*Extracted entries*.
****************************************

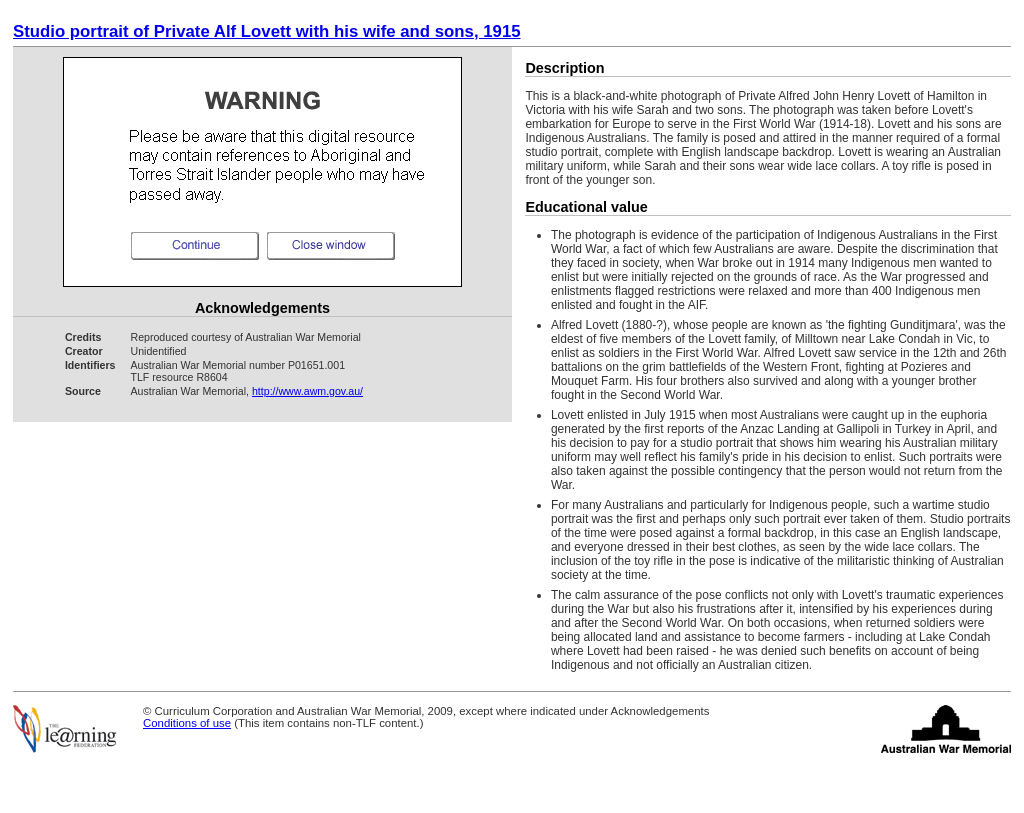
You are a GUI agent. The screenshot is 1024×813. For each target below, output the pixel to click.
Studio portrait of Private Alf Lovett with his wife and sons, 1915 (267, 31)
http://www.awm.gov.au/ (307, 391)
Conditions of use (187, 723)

****************************************

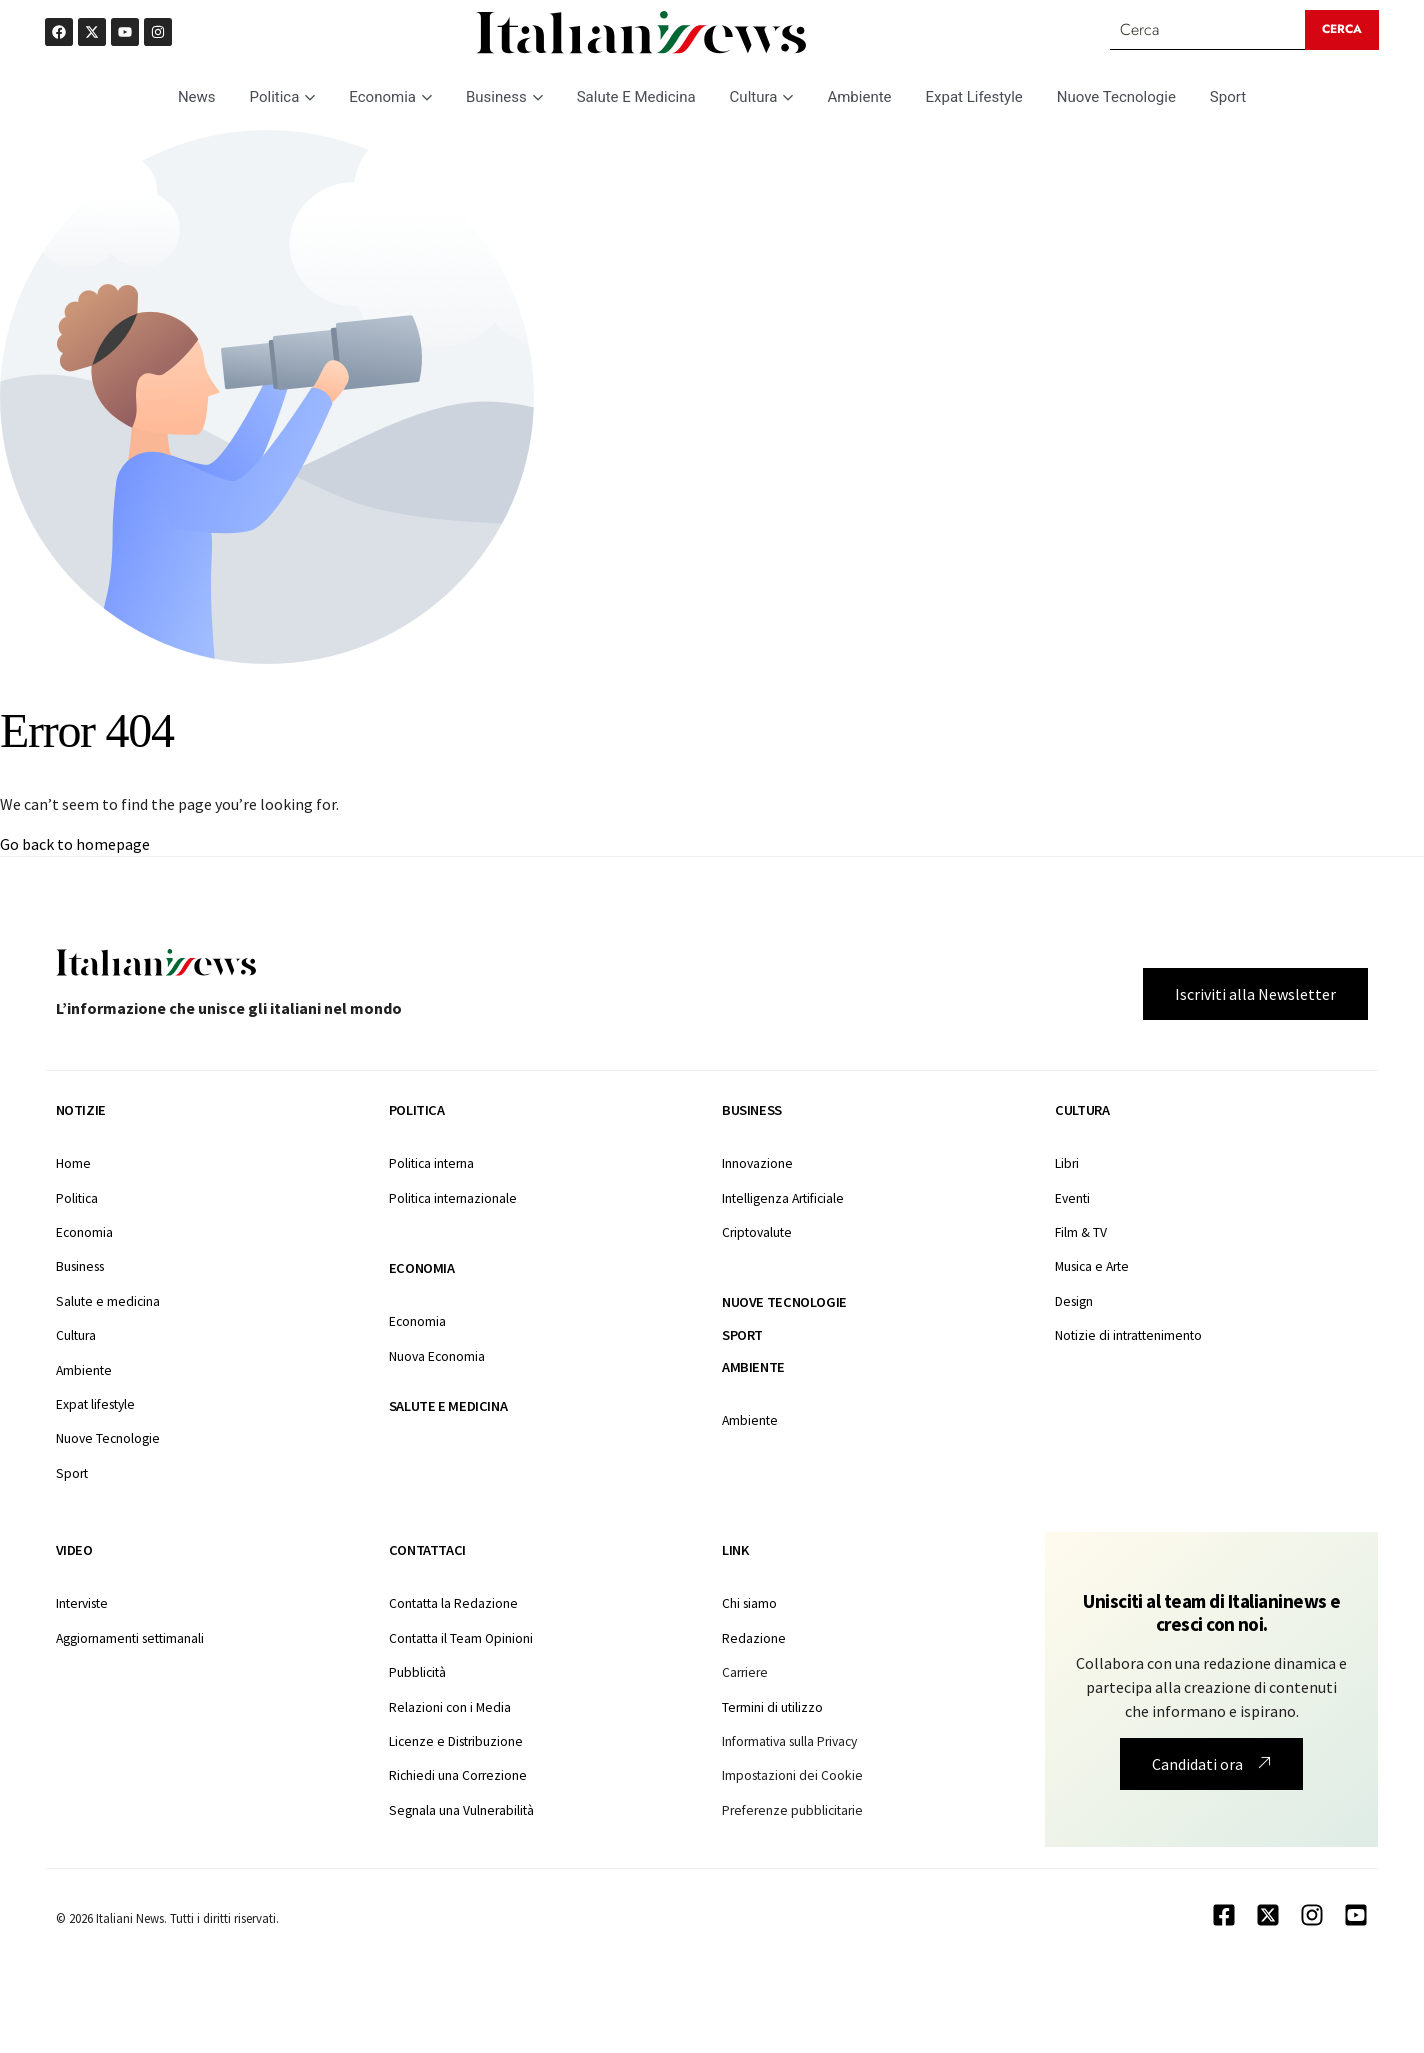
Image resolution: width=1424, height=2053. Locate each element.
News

****************************************

*Task description*.
Please show the lines of the material that contain the string "each".

*Finished task*.
You are a GUI agent. The screenshot is 1024×813. For each target below, output the pixel to click.
Image resolution: width=1424, height=2053. Locate each element.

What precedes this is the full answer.